We’ve discussed evaluation frameworks quite a bit previously, and we’re increasingly convinced that general-purpose evaluation frameworks are only useful as directional guides. For a more specific analysis of how a new model will improve your application you need an evaluation framework specific to your application. We’ve been procrastinating on building this at RunLLM because so much of our performance is dependent on the data customers give us, but we’ve finally decided to bite the bullet.

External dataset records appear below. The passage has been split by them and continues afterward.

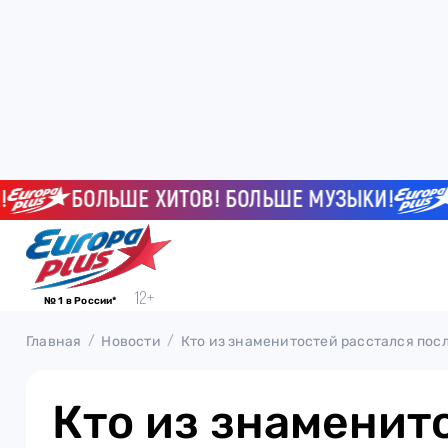
БОЛЬШЕ ХИТОВ! БОЛЬШЕ МУЗЫКИ!
БО
№ 1 в России*
Главная
Новости
Кто из знаменитостей расстался пос
Кто из знаменит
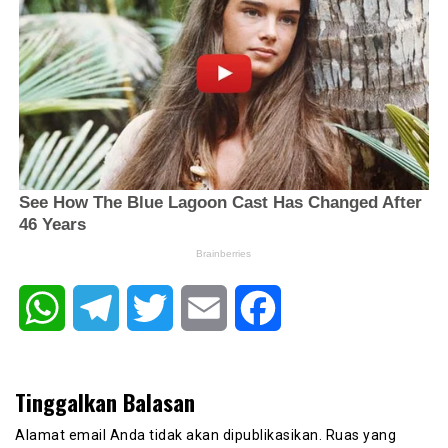
WhatsApp
Telegram
Twitter
Email
Facebook
Tinggalkan Balasan
Alamat email Anda tidak akan dipublikasikan.
Ruas yang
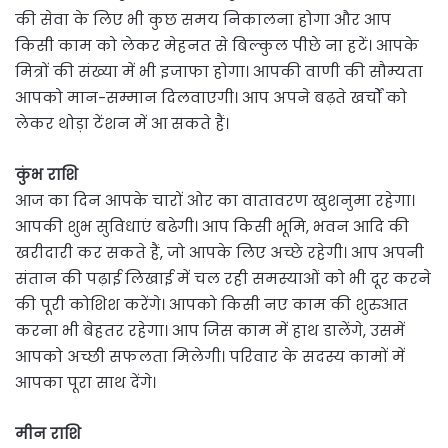
की सेवा के लिए भी कुछ समय निकालना होगा और आप
किसी काम को लेकर मेहनत से बिल्कुल पीछे ना हटें। आपके
मित्रों की संख्या में भी इजाफा होगा। आपकी वाणी की सौम्यता
आपको मान-सम्मान दिलवाएगी। आप अपने बढ़ते खर्चों को
लेकर थोड़ा टेंशन में आ सकते हैं।
कुंभ राशि
आज का दिन आपके चारों ओर का वातावरण खुशनुमा रहेगा।
आपकी शुभ सुविधाएं बढेगी। आप किसी भूमि, भवन आदि की
खरीदारी कर सकते हैं, जो आपके लिए अच्छे रहेगी। आप अपनी
संतान की पढ़ाई लिखाई में चल रही समस्याओं को भी दूर करने
की पूरी कोशिश करेंगे। आपको किसी नए काम की शुरुआत
करना भी बेहतर रहेगा। आप जिस काम में हाथ डालेंगे, उसमें
आपको अच्छी सफलता मिलेगी। परिवार के सदस्य कामों में
आपका पूरा साथ देंगे।
मीन राशि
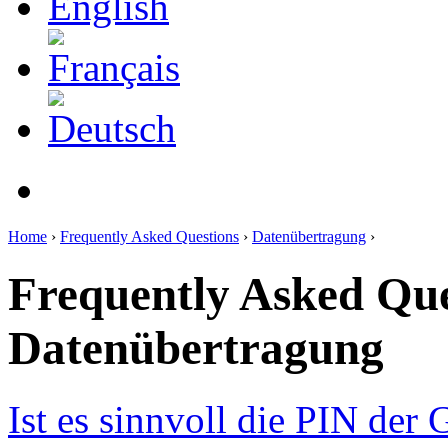
Home
›
Frequently Asked Questions
›
Datenübertragung
›
Frequently Asked Que
Datenübertragung
Ist es sinnvoll die PIN der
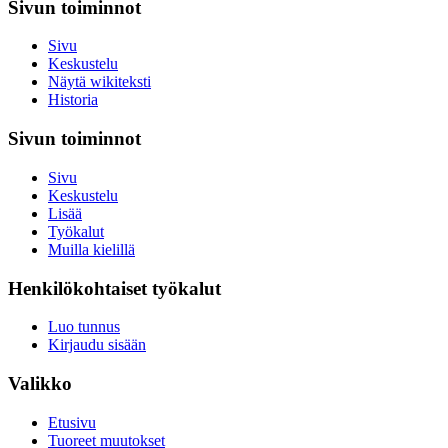
Sivun toiminnot
Sivu
Keskustelu
Näytä wikiteksti
Historia
Sivun toiminnot
Sivu
Keskustelu
Lisää
Työkalut
Muilla kielillä
Henkilökohtaiset työkalut
Luo tunnus
Kirjaudu sisään
Valikko
Etusivu
Tuoreet muutokset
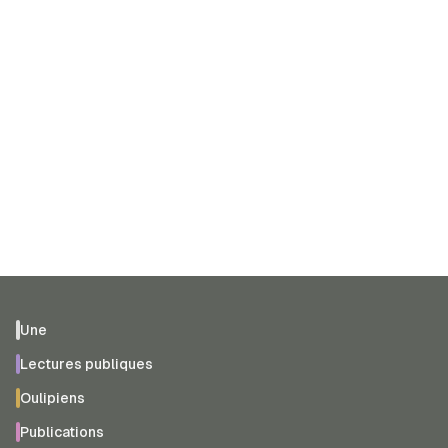
Une
Lectures publiques
Oulipiens
Publications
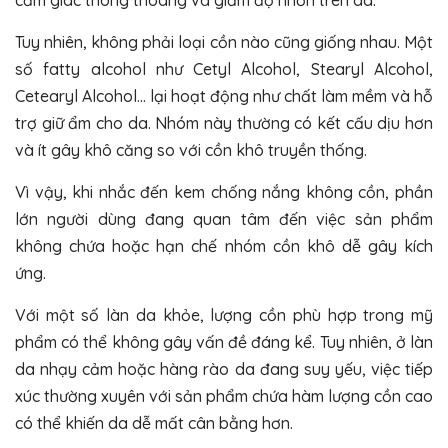
cảm giác thông thoáng và giảm độ nhờn trên da.
Tuy nhiên, không phải loại cồn nào cũng giống nhau. Một
số fatty alcohol như Cetyl Alcohol, Stearyl Alcohol,
Cetearyl Alcohol… lại hoạt động như chất làm mềm và hỗ
trợ giữ ẩm cho da. Nhóm này thường có kết cấu dịu hơn
và ít gây khô căng so với cồn khô truyền thống.
Vì vậy, khi nhắc đến kem chống nắng không cồn, phần
lớn người dùng đang quan tâm đến việc sản phẩm
không chứa hoặc hạn chế nhóm cồn khô dễ gây kích
ứng.
Với một số làn da khỏe, lượng cồn phù hợp trong mỹ
phẩm có thể không gây vấn đề đáng kể. Tuy nhiên, ở làn
da nhạy cảm hoặc hàng rào da đang suy yếu, việc tiếp
xúc thường xuyên với sản phẩm chứa hàm lượng cồn cao
có thể khiến da dễ mất cân bằng hơn.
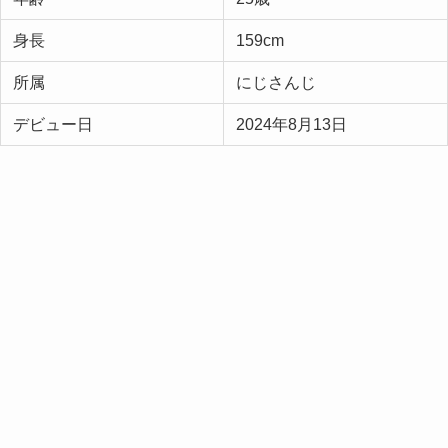
身長
159cm
所属
にじさんじ
デビュー日
2024年8月13日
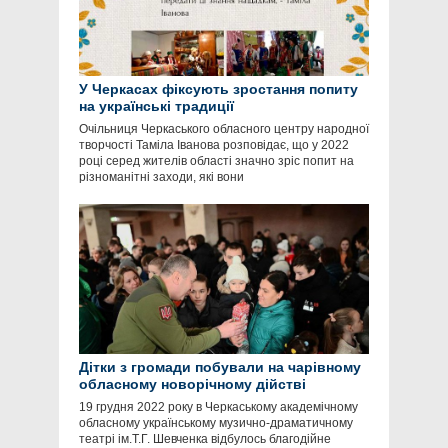
У Черкасах фіксують зростання попиту
на українські традиції
Очільниця Черкаського обласного центру народної
творчості Таміла Іванова розповідає, що у 2022
році серед жителів області значно зріс попит на
різноманітні заходи, які вони
Дітки з громади побували на чарівному
обласному новорічному дійстві
19 грудня 2022 року в Черкаському академічному
обласному українському музично-драматичному
театрі ім.Т.Г. Шевченка відбулось благодійне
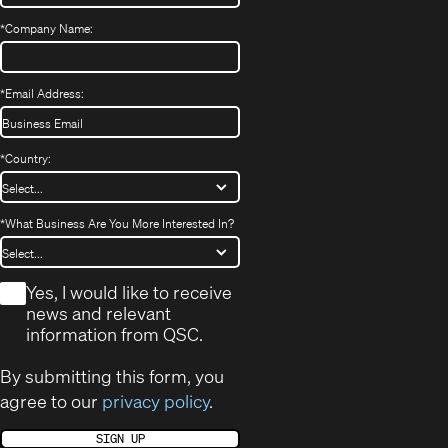
*
Company Name:
*
Email Address:
*
Country:
*
What Business Are You More Interested In?
*
Yes, I would like to receive
news and relevant
information from QSC.
By submitting this form, you
agree to our
privacy policy
.
SIGN UP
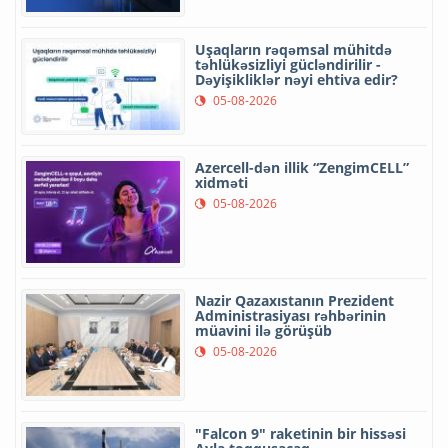
Uşaqların rəqəmsal mühitdə
təhlükəsizliyi gücləndirilir -
Dəyişikliklər nəyi ehtiva edir?
05-08-2026
Azercell-dən illik “ZengimCELL”
xidməti
05-08-2026
Nazir Qazaxıstanın Prezident
Administrasiyası rəhbərinin
müavini ilə görüşüb
05-08-2026
"Falcon 9" raketinin bir hissəsi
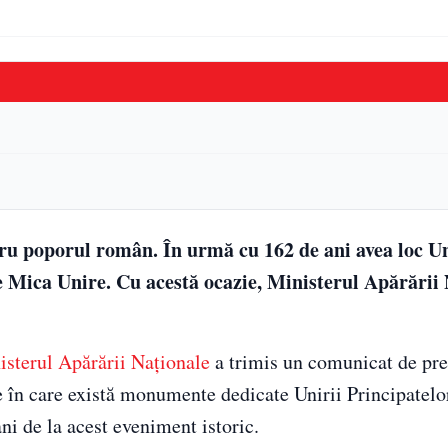
tru poporul român. În urmă cu 162 de ani avea loc U
 Mica Unire. Cu acestă ocazie, Ministerul Apărării 
isterul Apărării Naționale
a trimis un comunicat de pre
 în care există monumente dedicate Unirii Principatelo
ani de la acest eveniment istoric.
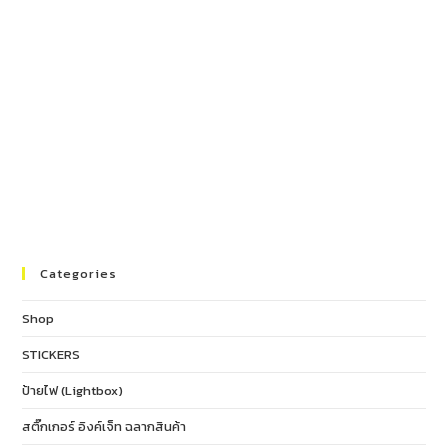
Categories
Shop
STICKERS
ป้ายไฟ (Lightbox)
สติ๊กเกอร์ อิงค์เจ็ท ฉลากสินค้า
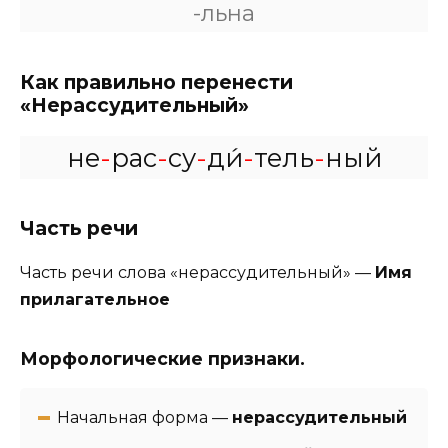
-льна
Как правильно перенести
«Нерассудительный»
не
-
рас
-
су
-
ди́
-
тель
-
ный
Часть речи
Часть речи слова «нерассудительный» —
Имя
прилагательное
Морфологические признаки.
Начальная форма —
нерассудительный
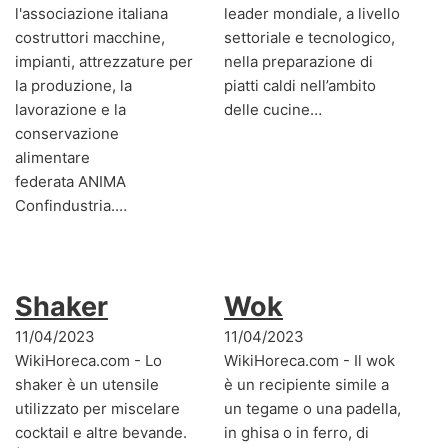
l'associazione italiana
leader mondiale, a livello
costruttori macchine,
settoriale e tecnologico,
impianti, attrezzature per
nella preparazione di
la produzione, la
piatti caldi nell’ambito
lavorazione e la
delle cucine…
conservazione
alimentare
federata ANIMA
Confindustria.…
Shaker
Wok
11/04/2023
11/04/2023
WikiHoreca.com - Lo
WikiHoreca.com - Il wok
shaker è un utensile
è un recipiente simile a
utilizzato per miscelare
un tegame o una padella,
cocktail e altre bevande.
in ghisa o in ferro, di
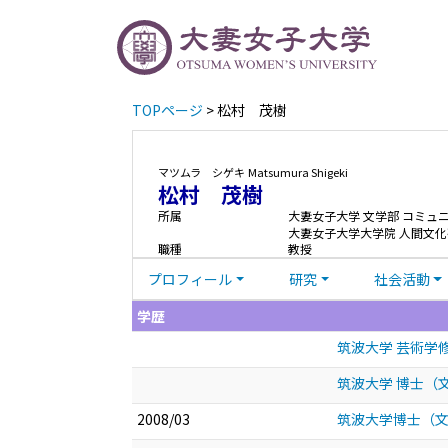
TOPページ
> 松村 茂樹
マツムラ シゲキ
Matsumura Shigeki
松村 茂樹
所属
大妻女子大学 文学部 コミュ
大妻女子大学大学院 人間文化
職種
教授
プロフィール
研究
社会活動
学歴
筑波大学 芸術学
筑波大学 博士（
2008/03
筑波大学博士（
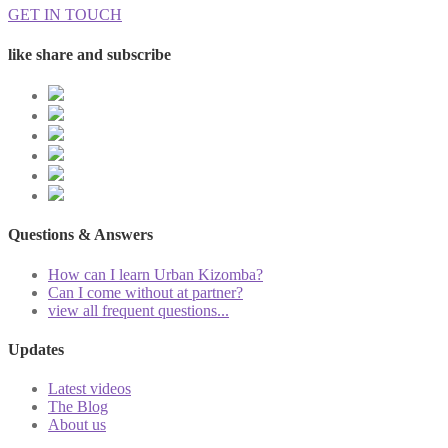
GET IN TOUCH
like share and subscribe
Questions & Answers
How can I learn Urban Kizomba?
Can I come without at partner?
view all frequent questions...
Updates
Latest videos
The Blog
About us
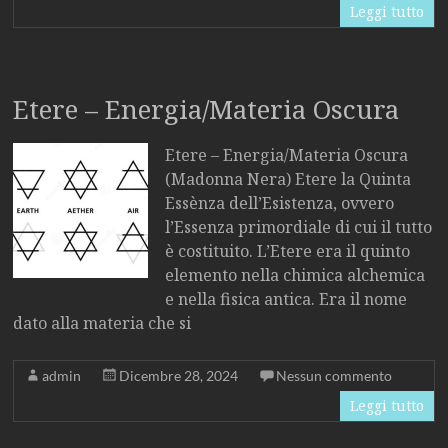
Leggi tutto
Etere – Energia/Materia Oscura
Etere – Energia/Materia Oscura
(Madonna Nera) Etere la Quinta
Essènza dell’Esistenza, ovvero
l’Essenza primordiale di cui il tutto
è costituito. L’Etere era il quinto
elemento nella chimica alchemica
e nella fisica antica. Era il nome
dato alla materia che si
admin
Dicembre 28, 2024
Nessun commento
Leggi tutto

If you’re trying to keep up with everything going on with new model release, you’re probably going to need to do the same thing.
There may be a day where new model releases become like iPhone launches — something we all get excited about but are ultimately disappointed by because the incremental improvements are somewhat meaningless. (We’ve already seen that with launches like Llama 4.) For now, there’s still a lot to learn from every incremental model release, especially when those releases enable new classes of use cases that weren’t possible before.
Open models are at the forefront of things that are exciting for us, and Qwen 3 shows us that DeepSeek wasn’t a blip on the radar. Open-weight frontier models (with permissive licenses) are here to stay, and we need to work them into our view of the world. That means more open-weight models — ideally from US companies! — and more flexibility for application builders. We’re particularly excited about the rumors that OpenAI may be finally living up to their name and jumping into this arena!